## EXERCISE OBJECTIVE
Read through the data and count the lines that contain the string "מכונות"; give only the result.

● ● ● ● ● ● ●

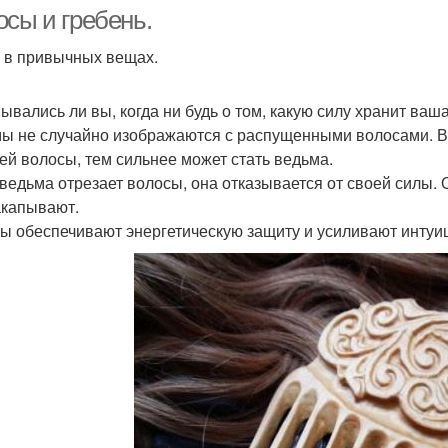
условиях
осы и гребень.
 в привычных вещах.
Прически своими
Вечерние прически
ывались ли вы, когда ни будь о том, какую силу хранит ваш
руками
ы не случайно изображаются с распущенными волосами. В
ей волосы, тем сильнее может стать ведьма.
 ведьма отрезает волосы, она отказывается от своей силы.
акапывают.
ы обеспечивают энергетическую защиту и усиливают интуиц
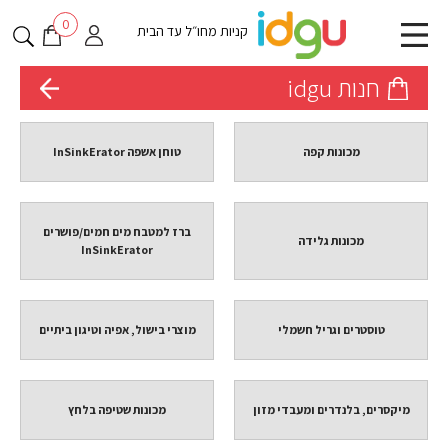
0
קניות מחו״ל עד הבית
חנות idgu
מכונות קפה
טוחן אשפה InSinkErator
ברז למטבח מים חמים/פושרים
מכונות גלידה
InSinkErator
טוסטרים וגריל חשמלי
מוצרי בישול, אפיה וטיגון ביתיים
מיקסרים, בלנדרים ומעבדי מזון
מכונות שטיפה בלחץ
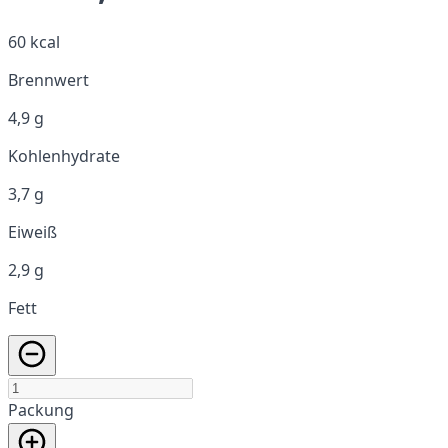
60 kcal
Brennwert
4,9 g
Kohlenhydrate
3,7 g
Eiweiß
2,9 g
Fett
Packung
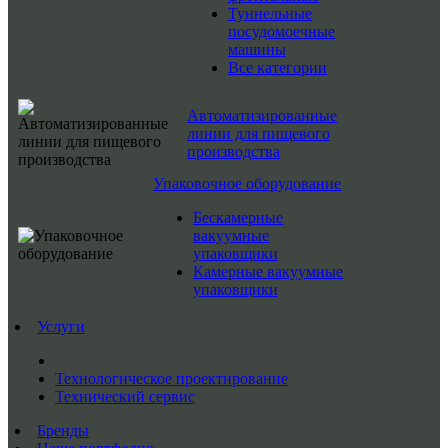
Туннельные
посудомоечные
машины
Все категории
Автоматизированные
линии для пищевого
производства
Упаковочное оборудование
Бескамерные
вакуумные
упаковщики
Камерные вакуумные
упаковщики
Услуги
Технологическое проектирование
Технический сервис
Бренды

● ● ● ● ● ● ●

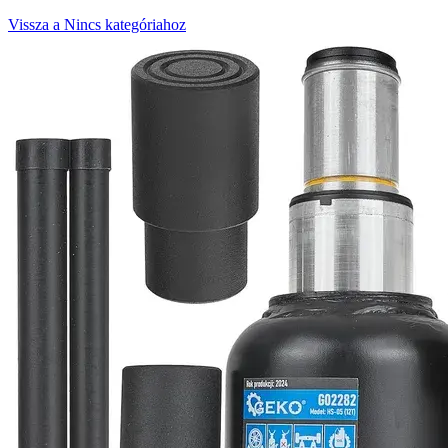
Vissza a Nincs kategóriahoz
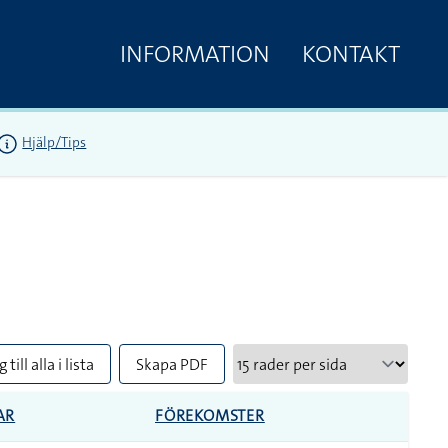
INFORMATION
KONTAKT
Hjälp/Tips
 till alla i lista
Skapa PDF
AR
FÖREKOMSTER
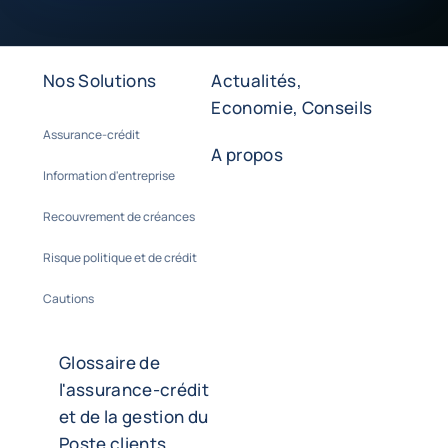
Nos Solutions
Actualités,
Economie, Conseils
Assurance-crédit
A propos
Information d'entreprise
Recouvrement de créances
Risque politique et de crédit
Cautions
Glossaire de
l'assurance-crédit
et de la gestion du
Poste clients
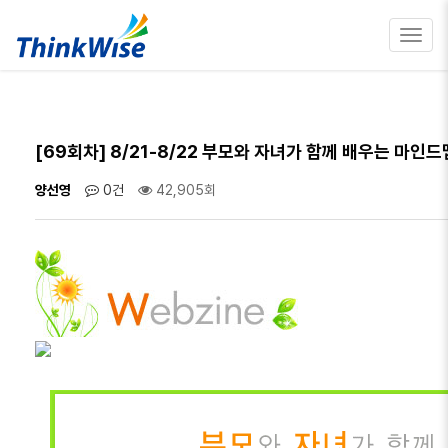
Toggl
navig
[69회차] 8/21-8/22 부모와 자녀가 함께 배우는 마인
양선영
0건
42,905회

● ● ● ● ● ● ●

## ANSWER FOR THIS EXERCISE
3